Multiple Head and Neck Cancers: Molecular and Immunologic underpinnings

The mucosal epithelium of the upper aerodigestive tract is the target of several, frequently concurrent carcinogenic events that contribute to the development of HNSCC. Exposure to tobacco-derived carcinogens, long-term alcohol use, and infection with oncogenic strains of the HPV, mainly HPV-16 and, less frequently, HPV-18, are the three main etiological pathways.[6] With a risk of tumor growth that is more than 35 times higher for tobacco users than non-users, tobacco use continues to be the most important modifiable risk factor for HPV-negative HNSCC. A complex combination of nitrosamines, including 4-(methylnitrosamine)-1-(3-pyridyl)-1-butanone, Polycyclic Aromatic Hydrocarbons (PAHs), and other mutagens mediate tobacco’s carcinogenic effects.[7] When these substances are metabolically activated, DNA adducts are created. If these adducts are not adequately repaired, they can cause point mutations and chromosomal instability. In tobacco-associated cancers, mutations in tumor suppressor genes including TP53 and CDKN2A are very common.[8]
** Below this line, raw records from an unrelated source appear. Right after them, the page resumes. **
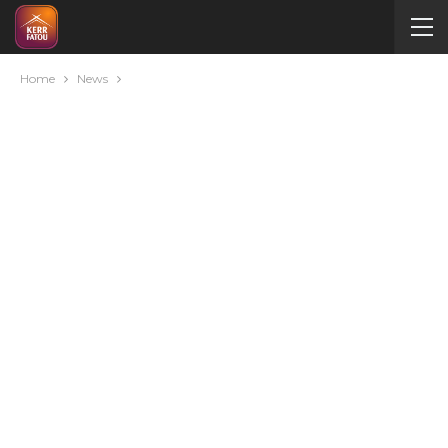
Home
News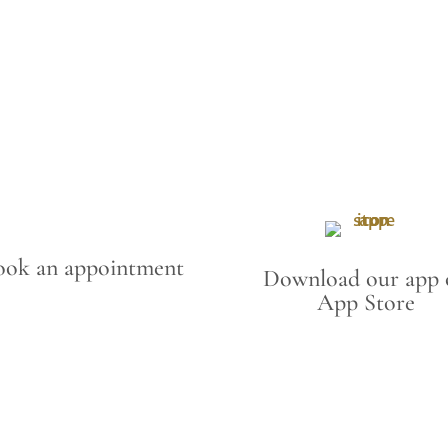
ook an appointment
Download our app 
App Store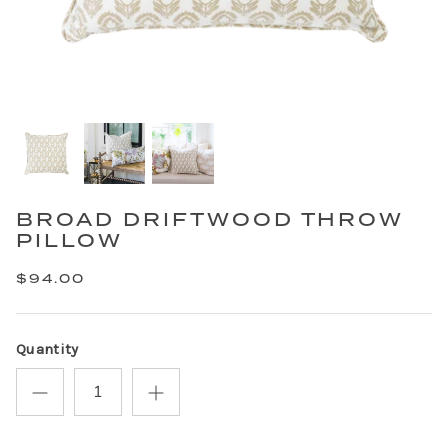
BROAD DRIFTWOOD THROW
PILLOW
$94.00
Quantity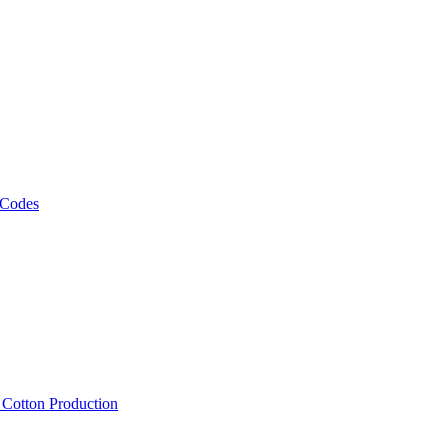
 Codes
, Cotton Production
Alcohol causes cancer in both independent and synergistic ways. It functions as a solvent for carcinogens produced from tobacco and increases mucosal permeability.[9] Additionally, acetaldehyde, a highly reactive substance that generates DNA adducts and worsens genomic instability, is produced as a result of alcohol metabolism.[10] Chronic alcohol consumption is also linked to increased oxidative stress and immune surveillance suppression, both of which aid in the development and spread of tumors.[11]
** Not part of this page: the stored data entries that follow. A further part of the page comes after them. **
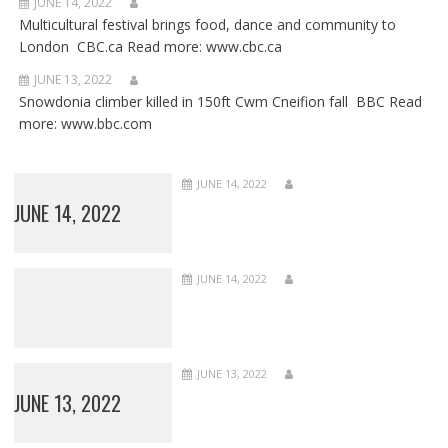
JUNE 14, 2022
Multicultural festival brings food, dance and community to
London CBC.ca Read more: www.cbc.ca
JUNE 13, 2022
Snowdonia climber killed in 150ft Cwm Cneifion fall BBC Read
more: www.bbc.com
JUNE 14, 2022
JUNE 14, 2022
JUNE 14, 2022
JUNE 13, 2022
JUNE 13, 2022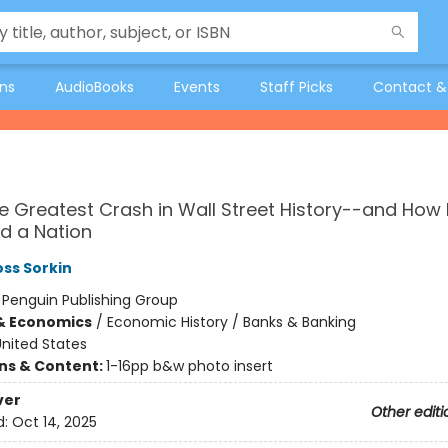
ons
AudioBooks
Events
Staff Picks
Contact &
he Greatest Crash in Wall Street History--and How I
d a Nation
ss Sorkin
:
Penguin Publishing Group
& Economics
/
Economic History / Banks & Banking
nited States
ons & Content:
1-16pp b&w photo insert
ver
Other editi
d:
Oct 14, 2025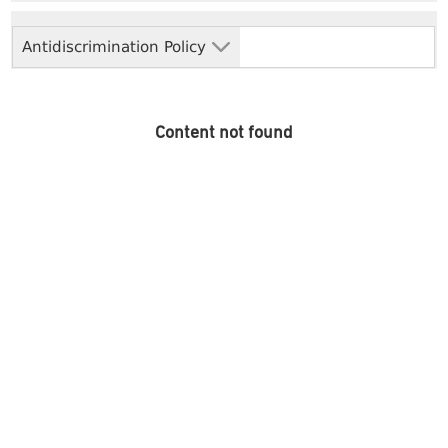
Antidiscrimination Policy
Content not found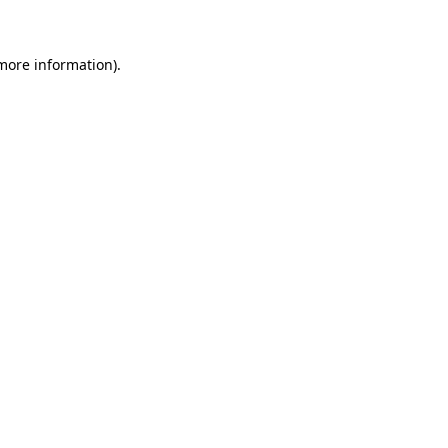
 more information)
.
Unlike alcohol- and tobacco-related HNSCC, which is caused by mutagens, HPV-positive tumors, primarily oropharyngeal carcinomas, are caused by the integration of viral DNA into the host genome.[12] HPV integration in HNC does not occur at a single site but at multiple splice breakpoints; studies on HNC cell lines suggest that these breakpoints are associated with genomic instability, an important feature of virus-induced carcinogenesis. Integration further promotes cell transformation by the subsequent production of viral oncoproteins E6 and E7.[13] Both p53 and RB1 are functionally inactivated by these viral proteins, which promote unchecked growth and genomic instability. While HPV-positive HNSCCs are linked to a better prognosis, their rising prevalence highlights how crucial it is to comprehend virus-mediated carcinogenesis.
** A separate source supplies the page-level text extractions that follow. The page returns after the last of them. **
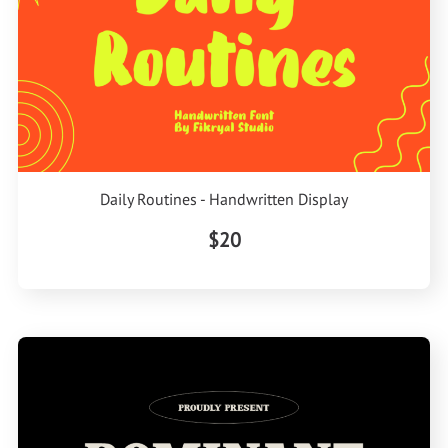
Daily Routines - Handwritten Display
$20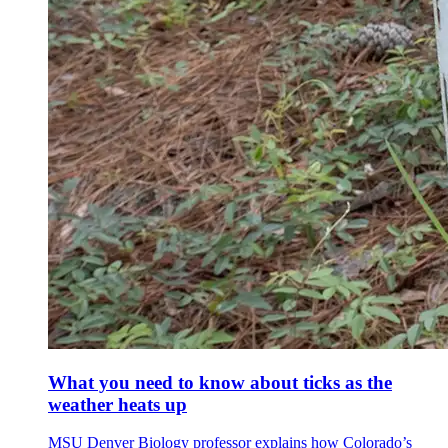
What you need to know about ticks as the
weather heats up
MSU Denver Biology professor explains how Colorado’s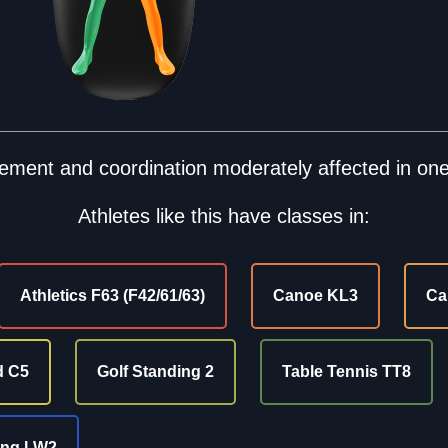
ment and coordination moderately affected in one
Athletes like this have classes in:
Athletics F63 (F42/61/63)
Canoe KL3
Ca
d C5
Golf Standing 2
Table Tennis TT8
ing LW2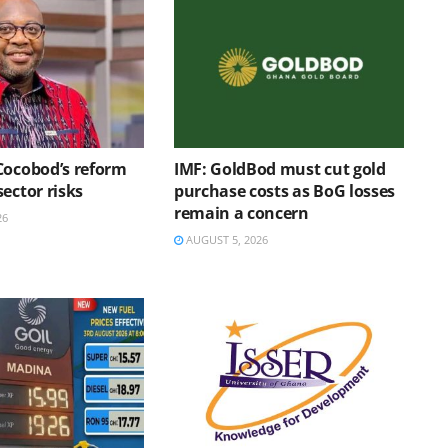
Cocobod’s reform
IMF: GoldBod must cut gold
ector risks
purchase costs as BoG losses
remain a concern
26
AUGUST 5, 2026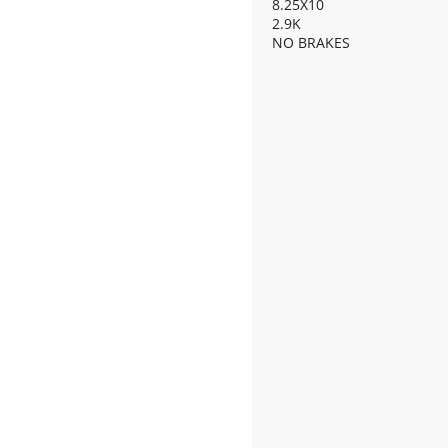
8.25X10
2.9K
NO BRAKES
Field cancerization, a word originally used to describe the common occurrence of synchronous and metachronous cancers, is a unifying principle that underlies multifocal carcinogenesis in the head and neck area. The existence of genetically modified but histologically normal-looking epithelium broughtonby prolonged exposure to carcinogens is known as “field cancerization”.[14] Even in clinically unaffected mucosa, molecular investigations have shown that these preconditioned regions frequently contain early mutations in TP53, CDKN2A, epigenetic silencing of tumor suppressor sites, and abnormal methylation patterns. Molecular evidence of clonal linkages between anatomically different cancers and between tumors and nearby dysplastic epithelium supports this idea. Multiple primary cancers with similar or different genetic profiles can form more easily when mutant epithelial progenitors clonally expand, frequently in the presence of compromised DNA repair. According to the hypothesis of clonal expansion, genetically altered epithelial cells of the basal layer begin to grow in a horizontal direction, along the basal and parabasal layers, forming at first a focus (patch) and later expanding into a field, which will eventually mutate focally into cancer.[13] This process is further accelerated by chronic inflammation, especially in tissues exposed to alcohol and tobacco, which produces growth hormones, cytokines, and reactive oxygen species that promote immune evasion, stemness, and mutagenesis. The high occurrence of many primary tumors in HNSCC can be explained mechanistically by these interconnected carcinogenic pathways and the biology of field cancerization. They also support the clinical necessity of genetic surveillance and individualized risk assessment.